In the Victorian Era, which is the time period for this production of Romeo and Juliet, there was a strict code of conduct regarding how young men and women were to behave. How properly these young people adhered to this conduct was a measure of their breeding and suitability to each other. A woman had to be quite careful in the choice of a match because once married, she was stripped of all her legal rights. Of course, if her father determined a young man was the proper match, she would have a very difficult time convincing her father she had a say in this choice. Women were regarded as possessions, and all legal rights were denied them. In order to assure the quality of a suitor, the proper Victorian courtship practices needed to be followed. Young Ladies were expected to conform to these conventions: - A young woman was expected to discourage special attention from any man unless she was especially certain he suited her tastes. - A woman should not show too much enthusiasm toward any suitor, lest she give the impression that she was encouraging the young man in a way unbecoming to her (sexually). - Flirting was considered to be in particularly bad taste, and a sign that a young lady was leading a young man on. - It was expected that an unmarried woman always have an older woman as a chaperone. - At a ball or dance (where young ladies were introduced to society), young ladies were only to leave the side of their chaperones for the duration of one dance, and were to return immediately at the dance's conclusion. - The young lady's use of fans, gloves and handkerchiefs became coded symbols, or "love tokens," sometimes given as gifts to suitors. - Young men and women were discouraged from expressing their feelings out loud, and love letters and cards became the preferred means for the expression of deep emotion. - Young ladies ought not to display too much intellect or education. In addition, a young lady of good breeding:
- Would always express herself with a positive attitude.

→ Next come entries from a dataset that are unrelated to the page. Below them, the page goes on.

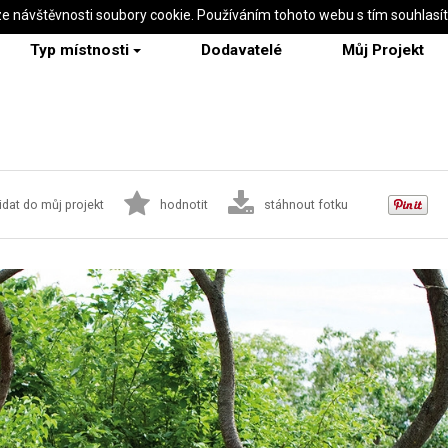
ze návštěvnosti soubory cookie. Používáním tohoto webu s tím souhlasí
Typ místnosti
Dodavatelé
Můj Projekt
idat do můj projekt
hodnotit
stáhnout fotku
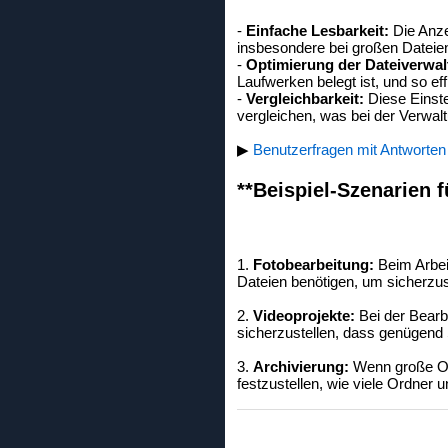
-
Einfache Lesbarkeit:
Die Anze
insbesondere bei großen Dateie
-
Optimierung der Dateiverwal
Laufwerken belegt ist, und so e
-
Vergleichbarkeit:
Diese Einste
vergleichen, was bei der Verwalt
▶
Benutzerfragen mit Antworten
**Beispiel-Szenarien f
1.
Fotobearbeitung:
Beim Arbeit
Dateien benötigen, um sicherzust
2.
Videoprojekte:
Bei der Bearb
sicherzustellen, dass genügend 
3.
Archivierung:
Wenn große Ord
festzustellen, wie viele Ordner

- Would never make adjustments to her appearance in a public place
- Would never gossip
- Would be gracious in the giving and receiving of compliments
- Would never call on an unmarried gentleman
- Would not speak to a gentleman without being properly introduced first
- Should never receive men at her homes if she was alone A Young Gentleman was expected to:
- Never use slang or bad language
- Always stand when a lady entered the room
- Never remove his coat when in the presence of a lady
- Always remove his hat when speaking to a lady In addition, a young man who devoted himself to courting just one lady may have found it assumed that he was engaged to her, before he had even asked for her hand. Beyond the rituals of courtship, there were several behaviors considered rude in the presence of any person. Some of these were crossing your legs, winking your eyes, shrugging your shoulders, touching a person while in conversation with them, holding a steady gaze or touching one's own hair. These strict rules may have lead to self-consciousness, but they established guidelines within which young men and women could safely encounter one another to determine suitability.